* EXERCISE BRIEF *
Exact reproduction of the data is required, with images excluded.
══════════
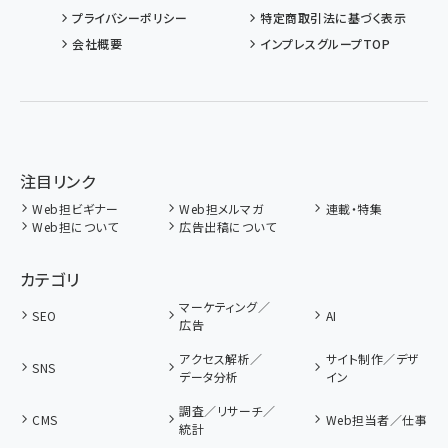
プライバシーポリシー
特定商取引法に基づく表示
会社概要
インプレスグループTOP
注目リンク
Web担ビギナー
Web担メルマガ
連載・特集
Web担について
広告出稿について
カテゴリ
マーケティング／
SEO
AI
広告
アクセス解析／
サイト制作／デザ
SNS
データ分析
イン
調査／リサーチ／
CMS
Web担当者／仕事
統計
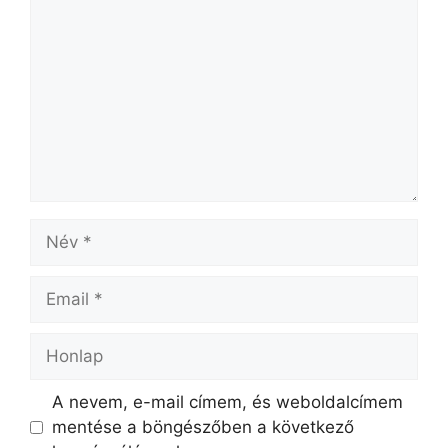
A nevem, e-mail címem, és weboldalcímem
mentése a böngészőben a következő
══════════
* RESULT FOR THIS TASK *
プライバシーポリシー
特定商取引法に基づく表示
会社概要
インプレスグループTOP
注目リンク
Web担ビギナー
Web担メルマガ
連載・特集
Web担について
広告出稿について
カテゴリ
マーケティング／
SEO
AI
広告
アクセス解析／
サイト制作／デザ
SNS
データ分析
イン
調査／リサーチ／
CMS
Web担当者／仕事
統計
A nevem, e-mail címem, és weboldalcímem
mentése a böngészőben a következő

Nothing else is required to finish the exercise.